:: Data records
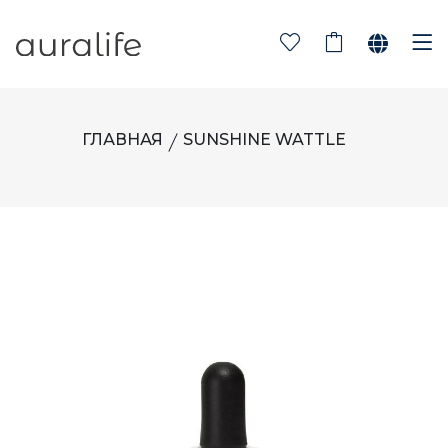
ГЛАВНАЯ
SUNSHINE WATTLE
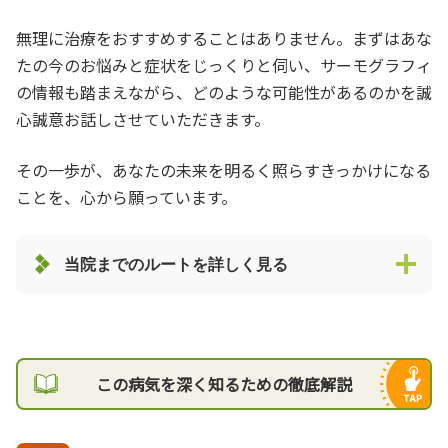
無理に治療をおすすめすることはありません。まずはあな
たの今のお悩みと症状をじっくりと伺い、サーモグラフィ
の情報も踏まえながら、どのような可能性があるのかを誠
心誠意お話しさせていただきます。
その一歩が、あなたの未来を明るく照らすきっかけになる
ことを、心から願っています。
当院までのルートを詳しく見る
この病気を深く知るための徹底解説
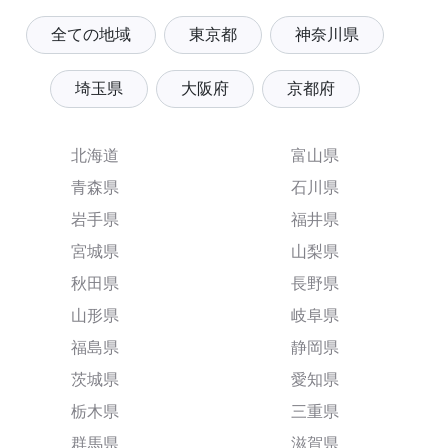
全ての地域
東京都
神奈川県
埼玉県
大阪府
京都府
北海道
富山県
青森県
石川県
岩手県
福井県
宮城県
山梨県
秋田県
長野県
山形県
岐阜県
福島県
静岡県
茨城県
愛知県
栃木県
三重県
群馬県
滋賀県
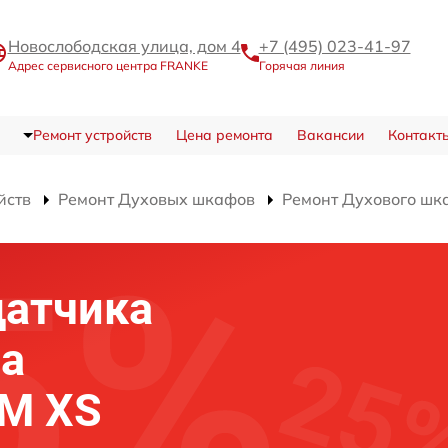
Новослободская улица, дом 4
+7 (495) 023-41-97
Адрес сервисного центра FRANKE
Горячая линия
Ремонт устройств
Цена ремонта
Вакансии
Контакт
йств
Ремонт Духовых шкафов
Ремонт Духового шк
датчика
фа
 M XS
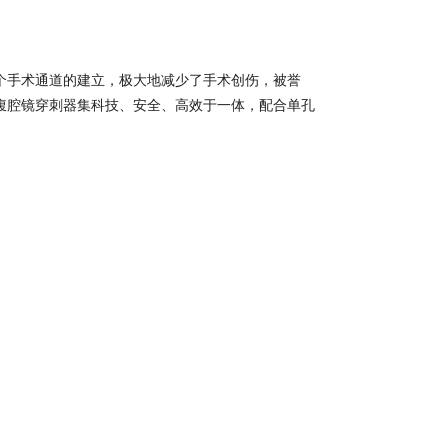
个手术通道的建立，极大地减少了手术创伤，被誉
腹腔镜穿刺器集科技、安全、高效于一体，配合单孔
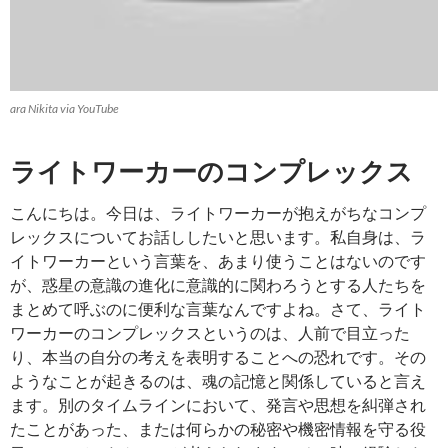
ara Nikita via YouTube
ライトワーカーのコンプレックス
こんにちは。今日は、ライトワーカーが抱えがちなコンプ
レックスについてお話ししたいと思います。私自身は、ラ
イトワーカーという言葉を、あまり使うことはないのです
が、惑星の意識の進化に意識的に関わろうとする人たちを
まとめて呼ぶのに便利な言葉なんですよね。さて、ライト
ワーカーのコンプレックスというのは、人前で目立った
り、本当の自分の考えを表明することへの恐れです。その
ようなことが起きるのは、魂の記憶と関係していると言え
ます。別のタイムラインにおいて、発言や思想を糾弾され
たことがあった、または何らかの秘密や機密情報を守る役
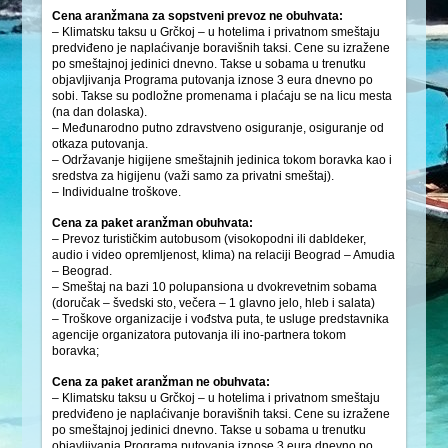
Cena aranžmana za sopstveni prevoz ne obuhvata:
– Klimatsku taksu u Grčkoj – u hotelima i privatnom smeštaju
predviđeno je naplaćivanje boravišnih taksi. Cene su izražene
po smeštajnoj jedinici dnevno. Takse u sobama u trenutku
objavljivanja Programa putovanja iznose 3 eura dnevno po
sobi. Takse su podložne promenama i plaćaju se na licu mesta
(na dan dolaska).
– Međunarodno putno zdravstveno osiguranje, osiguranje od
otkaza putovanja.
– Održavanje higijene smeštajnih jedinica tokom boravka kao i
sredstva za higijenu (važi samo za privatni smeštaj).
– Individualne troškove.
Cena za paket aranžman obuhvata:
– Prevoz turističkim autobusom (visokopodni ili dabldeker,
audio i video opremljenost, klima) na relaciji Beograd – Amudia
– Beograd.
– Smeštaj na bazi 10 polupansiona u dvokrevetnim sobama
(doručak – švedski sto, večera – 1 glavno jelo, hleb i salata)
– Troškove organizacije i vođstva puta, te usluge predstavnika
agencije organizatora putovanja ili ino-partnera tokom
boravka;
Cena za paket aranžman ne obuhvata:
– Klimatsku taksu u Grčkoj – u hotelima i privatnom smeštaju
predviđeno je naplaćivanje boravišnih taksi. Cene su izražene
po smeštajnoj jedinici dnevno. Takse u sobama u trenutku
objavljivanja Programa putovanja iznose 3 eura dnevno po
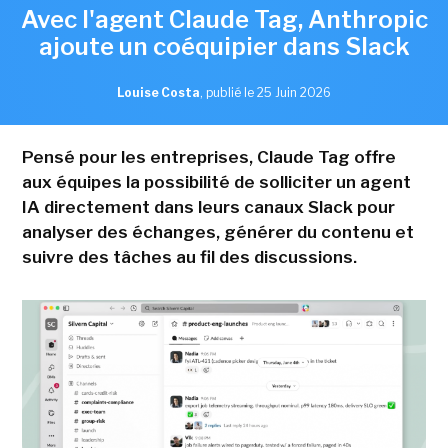
Avec l'agent Claude Tag, Anthropic
ajoute un coéquipier dans Slack
Louise Costa
,
publié le 25 Juin 2026
Pensé pour les entreprises, Claude Tag offre
aux équipes la possibilité de solliciter un agent
IA directement dans leurs canaux Slack pour
analyser des échanges, générer du contenu et
suivre des tâches au fil des discussions.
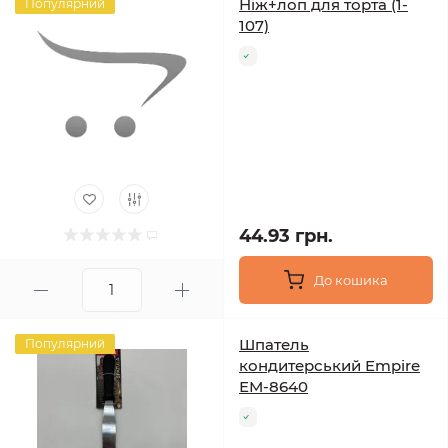
Ніж+лоп для торта (1-
Популярний
107)
44.93 грн.
До кошика
Шпатель
Популярний
кондитерський Empire
ЕМ-8640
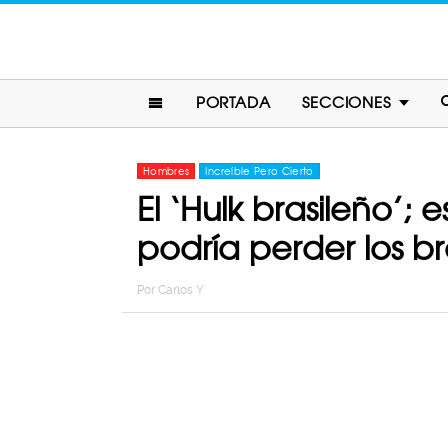
PORTADA
SECCIONES
Hombres
Increíble Pero Cierto
El ‘Hulk brasileño’;
podría perder los b
Por
Carlos Y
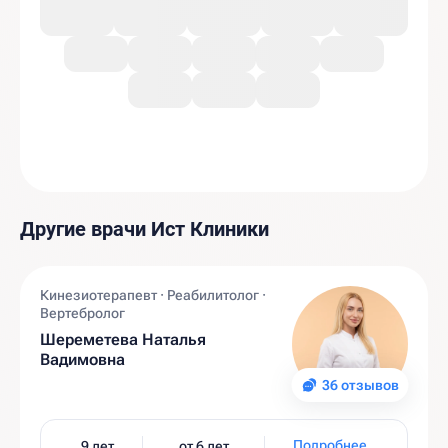
Другие врачи Ист Клиники
Кинезиотерапевт · Реабилитолог ·
Вертебролог
Шереметева Наталья
Вадимовна
36 отзывов
Подробнее
9 лет
от 6 лет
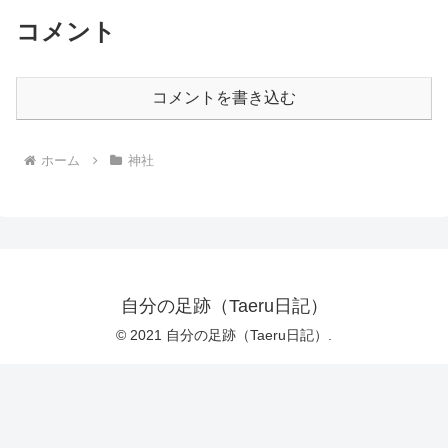
コメント
コメントを書き込む
ホーム
神社
自分の足跡（Taeru日記）
© 2021 自分の足跡（Taeru日記）.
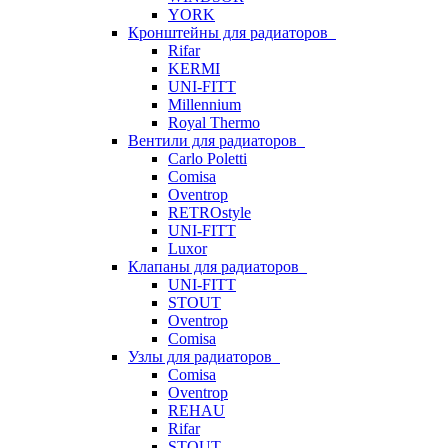
YORK
Кронштейны для радиаторов
Rifar
KERMI
UNI-FITT
Millennium
Royal Thermo
Вентили для радиаторов
Carlo Poletti
Comisa
Oventrop
RETROstyle
UNI-FITT
Luxor
Клапаны для радиаторов
UNI-FITT
STOUT
Oventrop
Comisa
Узлы для радиаторов
Comisa
Oventrop
REHAU
Rifar
STOUT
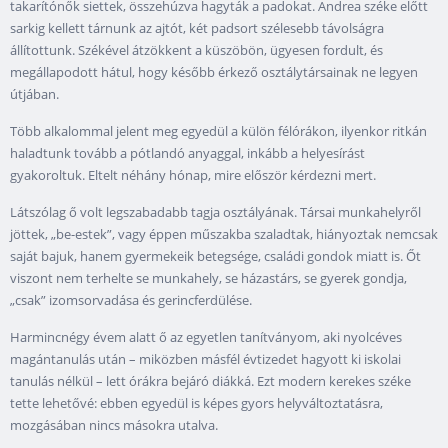
takarítónők siettek, összehúzva hagyták a padokat. Andrea széke előtt
sarkig kellett tárnunk az ajtót, két padsort szélesebb távolságra
állítottunk. Székével átzökkent a küszöbön, ügyesen fordult, és
megállapodott hátul, hogy később érkező osztálytársainak ne legyen
útjában.
Több alkalommal jelent meg egyedül a külön félórákon, ilyenkor ritkán
haladtunk tovább a pótlandó anyaggal, inkább a helyesírást
gyakoroltuk. Eltelt néhány hónap, mire először kérdezni mert.
Látszólag ő volt legszabadabb tagja osztályának. Társai munkahelyről
jöttek, „be-estek”, vagy éppen műszakba szaladtak, hiányoztak nemcsak
saját bajuk, hanem gyermekeik betegsége, családi gondok miatt is. Őt
viszont nem terhelte se munkahely, se házastárs, se gyerek gondja,
„csak” izomsorvadása és gerincferdülése.
Harmincnégy évem alatt ő az egyetlen tanítványom, aki nyolcéves
magántanulás után – miközben másfél évtizedet hagyott ki iskolai
tanulás nélkül – lett órákra bejáró diákká. Ezt modern kerekes széke
tette lehetővé: ebben egyedül is képes gyors helyváltoztatásra,
mozgásában nincs másokra utalva.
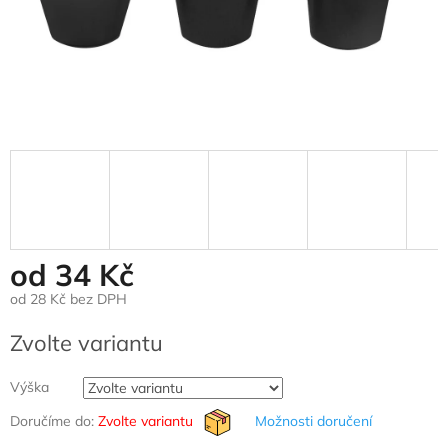
od
34 Kč
od
28 Kč
bez DPH
Měrná
Zvolte variantu
cena:
Výška
Doručíme do:
Zvolte variantu
Možnosti doručení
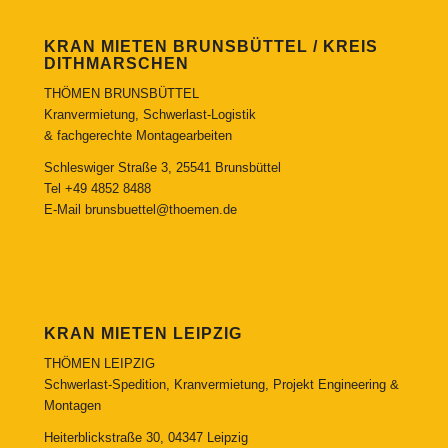
KRAN MIETEN BRUNSBÜTTEL / KREIS
DITHMARSCHEN
THÖMEN BRUNSBÜTTEL
Kranvermietung, Schwerlast-Logistik
& fachgerechte Montagearbeiten
Schleswiger Straße 3, 25541 Brunsbüttel
Tel
+49 4852 8488
E-Mail
brunsbuettel@thoemen.de
KRAN MIETEN LEIPZIG
THÖMEN LEIPZIG
Schwerlast-Spedition, Kranvermietung, Projekt Engineering &
Montagen
Heiterblickstraße 30, 04347 Leipzig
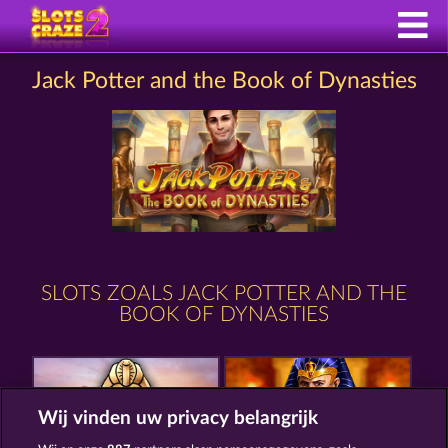
Jack Potter and the Book of Dynasties
SLOTS ZOALS JACK POTTER AND THE
BOOK OF DYNASTIES
Wij vinden uw privacy belangrijk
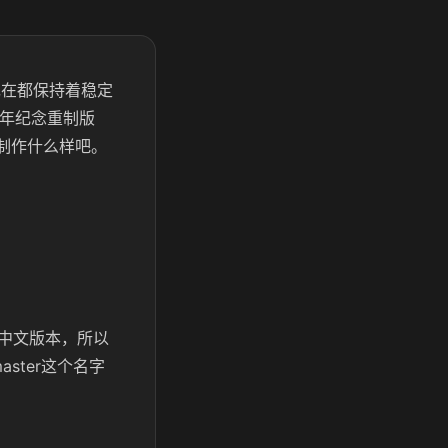
现在都保持着稳定
周年纪念重制版
典制作什么样吧。
中文版本，所以
master这个名字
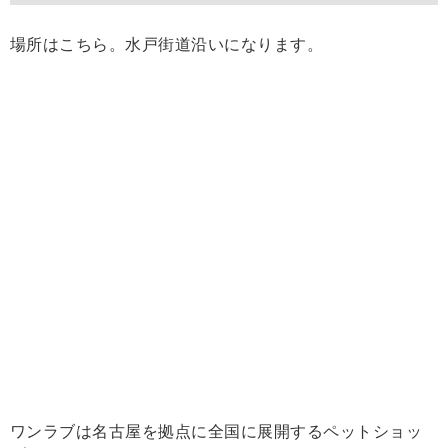
場所はこちら。水戸街道沿いになります。
ワンラブは名古屋を拠点に全国に展開するペットショッ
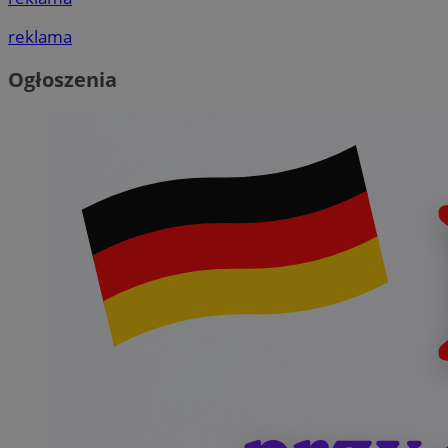
reklama
Ogłoszenia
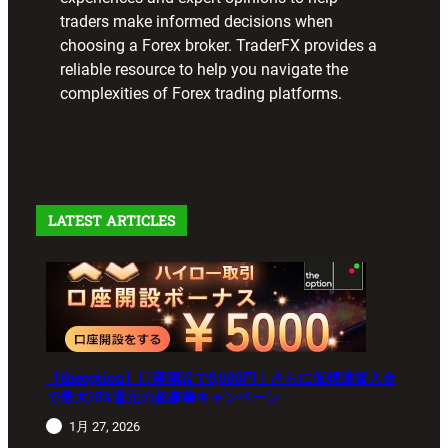
traders make informed decisions when
choosing a Forex broker. TraderFX provides a
reliable resource to help you navigate the
complexities of Forex trading platforms.
LATEST ARTICLES
【theoption】口座開設で5,000円！さらに仮想通貨入金
で最大10%還元の超豪華キャンペーン
1月 27, 2026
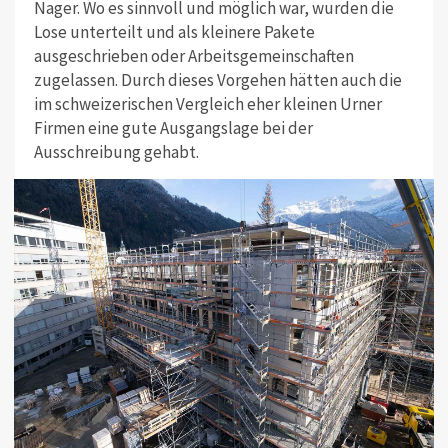
Nager. Wo es sinnvoll und möglich war, wurden die
Lose unterteilt und als kleinere Pakete
ausgeschrieben oder Arbeitsgemeinschaften
zugelassen. Durch dieses Vorgehen hätten auch die
im schweizerischen Vergleich eher kleinen Urner
Firmen eine gute Ausgangslage bei der
Ausschreibung gehabt.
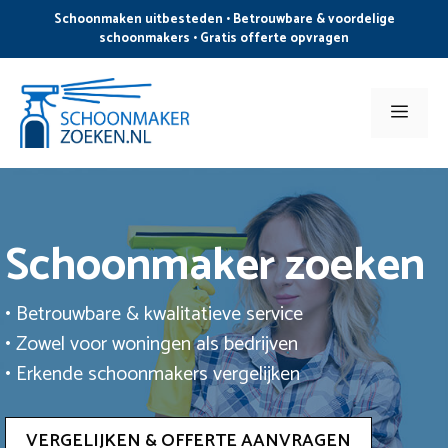
Ga
Schoonmaken uitbesteden • Betrouwbare & voordelige
naar
schoonmakers • Gratis offerte opvragen
de
inhoud
Men
Schoonmaker zoeken
• Betrouwbare & kwalitatieve service
• Zowel voor woningen als bedrijven
• Erkende schoonmakers vergelijken
VERGELIJKEN & OFFERTE AANVRAGEN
::::
**To do**: Give back every entry in its exact wording, leaving the pictures out.

**Task response**:
ГЛАВНАЯ
SUNSHINE WATTLE
無理に治療をおすすめすることはありません。まずはあな
たの今のお悩みと症状をじっくりと伺い、サーモグラフィ
の情報も踏まえながら、どのような可能性があるのかを誠
心誠意お話しさせていただきます。
その一歩が、あなたの未来を明るく照らすきっかけになる
ことを、心から願っています。
当院までのルートを詳しく見る
この病気を深く知るための徹底解説
全ての地域
東京都
神奈川県
埼玉県
大阪府
京都府
北海道
富山県
青森県
石川県
岩手県
福井県
宮城県
山梨県
秋田県
長野県
山形県
岐阜県
福島県
静岡県
茨城県
愛知県
栃木県
三重県
群馬県
滋賀県
Новослободская улица, дом 4
+7 (495) 023-41-97
Адрес сервисного центра FRANKE
Горячая линия
Ремонт устройств
Цена ремонта
Вакансии
Контакт
йств
Ремонт Духовых шкафов
Ремонт Духового шк
датчика
фа
 M XS
个手术通道的建立，极大地减少了手术创伤，被誉
腹腔镜穿刺器集科技、安全、高效于一体，配合单孔
ara Nikita via YouTube
ライトワーカーのコンプレックス
こんにちは。今日は、ライトワーカーが抱えがちなコンプ
レックスについてお話ししたいと思います。私自身は、ラ
イトワーカーという言葉を、あまり使うことはないのです
が、惑星の意識の進化に意識的に関わろうとする人たちを
まとめて呼ぶのに便利な言葉なんですよね。さて、ライト
ワーカーのコンプレックスというのは、人前で目立った
り、本当の自分の考えを表明することへの恐れです。その
ようなことが起きるのは、魂の記憶と関係していると言え
ます。別のタイムラインにおいて、発言や思想を糾弾され
たことがあった、または何らかの秘密や機密情報を守る役
Cena aranžmana za sopstveni prevoz ne obuhvata:
– Klimatsku taksu u Grčkoj – u hotelima i privatnom smeštaju
predviđeno je naplaćivanje boravišnih taksi. Cene su izražene
po smeštajnoj jedinici dnevno. Takse u sobama u trenutku
objavljivanja Programa putovanja iznose 3 eura dnevno po
sobi. Takse su podložne promenama i plaćaju se na licu mesta
(na dan dolaska).
– Međunarodno putno zdravstveno osiguranje, osiguranje od
otkaza putovanja.
– Održavanje higijene smeštajnih jedinica tokom boravka kao i
sredstva za higijenu (važi samo za privatni smeštaj).
– Individualne troškove.
Cena za paket aranžman obuhvata:
– Prevoz turističkim autobusom (visokopodni ili dabldeker,
audio i video opremljenost, klima) na relaciji Beograd – Amudia
– Beograd.
– Smeštaj na bazi 10 polupansiona u dvokrevetnim sobama
(doručak – švedski sto, večera – 1 glavno jelo, hleb i salata)
– Troškove organizacije i vođstva puta, te usluge predstavnika
agencije organizatora putovanja ili ino-partnera tokom
boravka;
Cena za paket aranžman ne obuhvata:
– Klimatsku taksu u Grčkoj – u hotelima i privatnom smeštaju
predviđeno je naplaćivanje boravišnih taksi. Cene su izražene
po smeštajnoj jedinici dnevno. Takse u sobama u trenutku
objavljivanja Programa putovanja iznose 3 eura dnevno po
Avec l'agent Claude Tag, Anthropic
ajoute un coéquipier dans Slack
Louise Costa
,
publié le 25 Juin 2026
Pensé pour les entreprises, Claude Tag offre
aux équipes la possibilité de solliciter un agent
IA directement dans leurs canaux Slack pour
analyser des échanges, générer du contenu et
suivre des tâches au fil des discussions.
Ніж+лоп для торта (1-
Популярний
107)
44.93 грн.
До кошика
Шпатель
Популярний
кондитерський Empire
ЕМ-8640
PORTADA
SECCIONES
Hombres
Increíble Pero Cierto
El ‘Hulk brasileño’;
podría perder los b
Por
Carlos Y
Другие врачи Ист Клиники
Кинезиотерапевт · Реабилитолог ·
Вертебролог
Шереметева Наталья
Вадимовна
36 отзывов
Подробнее
9 лет
от 6 лет
コメント
コメントを書き込む
ホーム
神社
自分の足跡（Taeru日記）
© 2021 自分の足跡（Taeru日記）.
YORK
Кронштейны для радиаторов
Rifar
KERMI
UNI-FITT
Millennium
Royal Thermo
Вентили для радиаторов
Carlo Poletti
Comisa
Oventrop
RETROstyle
UNI-FITT
Luxor
Клапаны для радиаторов
UNI-FITT
STOUT
Oventrop
Comisa
Узлы для радиаторов
Comisa
Oventrop
REHAU
Rifar
STOUT
takarítónők siettek, összehúzva hagyták a padokat. Andrea széke előtt
sarkig kellett tárnunk az ajtót, két padsort szélesebb távolságra
állítottunk. Székével átzökkent a küszöbön, ügyesen fordult, és
megállapodott hátul, hogy később érkező osztálytársainak ne legyen
útjában.
Több alkalommal jelent meg egyedül a külön félórákon, ilyenkor ritkán
haladtunk tovább a pótlandó anyaggal, inkább a helyesírást
gyakoroltuk. Eltelt néhány hónap, mire először kérdezni mert.
Látszólag ő volt legszabadabb tagja osztályának. Társai munkahelyről
jöttek, „be-estek”, vagy éppen műszakba szaladtak, hiányoztak nemcsak
saját bajuk, hanem gyermekeik betegsége, családi gondok miatt is. Őt
viszont nem terhelte se munkahely, se házastárs, se gyerek gondja,
„csak” izomsorvadása és gerincferdülése.
Harmincnégy évem alatt ő az egyetlen tanítványom, aki nyolcéves
magántanulás után – miközben másfél évtizedet hagyott ki iskolai
tanulás nélkül – lett órákra bejáró diákká. Ezt modern kerekes széke
tette lehetővé: ebben egyedül is képes gyors helyváltoztatásra,
mozgásában nincs másokra utalva.
od
34 Kč
od
28 Kč
bez DPH
Měrná
Zvolte variantu
cena:
Výška
Doručíme do:
Zvolte variantu
Možnosti doručení
KRAN MIETEN BRUNSBÜTTEL / KREIS
DITHMARSCHEN
THÖMEN BRUNSBÜTTEL
Kranvermietung, Schwerlast-Logistik
& fachgerechte Montagearbeiten
Schleswiger Straße 3, 25541 Brunsbüttel
Tel
+49 4852 8488
E-Mail
brunsbuettel@thoemen.de
KRAN MIETEN LEIPZIG
THÖMEN LEIPZIG
Schwerlast-Spedition, Kranvermietung, Projekt Engineering &
Montagen
Heiterblickstraße 30, 04347 Leipzig
Jack Potter and the Book of Dynasties
SLOTS ZOALS JACK POTTER AND THE
BOOK OF DYNASTIES
Wij vinden uw privacy belangrijk
现在都保持着稳定
周年纪念重制版
典制作什么样吧。
中文版本，所以
master这个名字
場所はこちら。水戸街道沿いになります。
ワンラブは名古屋を拠点に全国に展開するペットショッ
reklama
Ogłoszenia
traders make informed decisions when
choosing a Forex broker. TraderFX provides a
reliable resource to help you navigate the
complexities of Forex trading platforms.
LATEST ARTICLES
【theoption】口座開設で5,000円！さらに仮想通貨入金
で最大10%還元の超豪華キャンペーン
1月 27, 2026
Nager. Wo es sinnvoll und möglich war, wurden die
Lose unterteilt und als kleinere Pakete
ausgeschrieben oder Arbeitsgemeinschaften
zugelassen. Durch dieses Vorgehen hätten auch die
im schweizerischen Vergleich eher kleinen Urner
Firmen eine gute Ausgangslage bei der
Ausschreibung gehabt.
Ga
Schoonmaken uitbesteden • Betrouwbare & voordelige
naar
schoonmakers • Gratis offerte opvragen
de
inhoud
Men
Schoonmaker zoeken
• Betrouwbare & kwalitatieve service
• Zowel voor woningen als bedrijven
• Erkende schoonmakers vergelijken
VERGELIJKEN & OFFERTE AANVRAGEN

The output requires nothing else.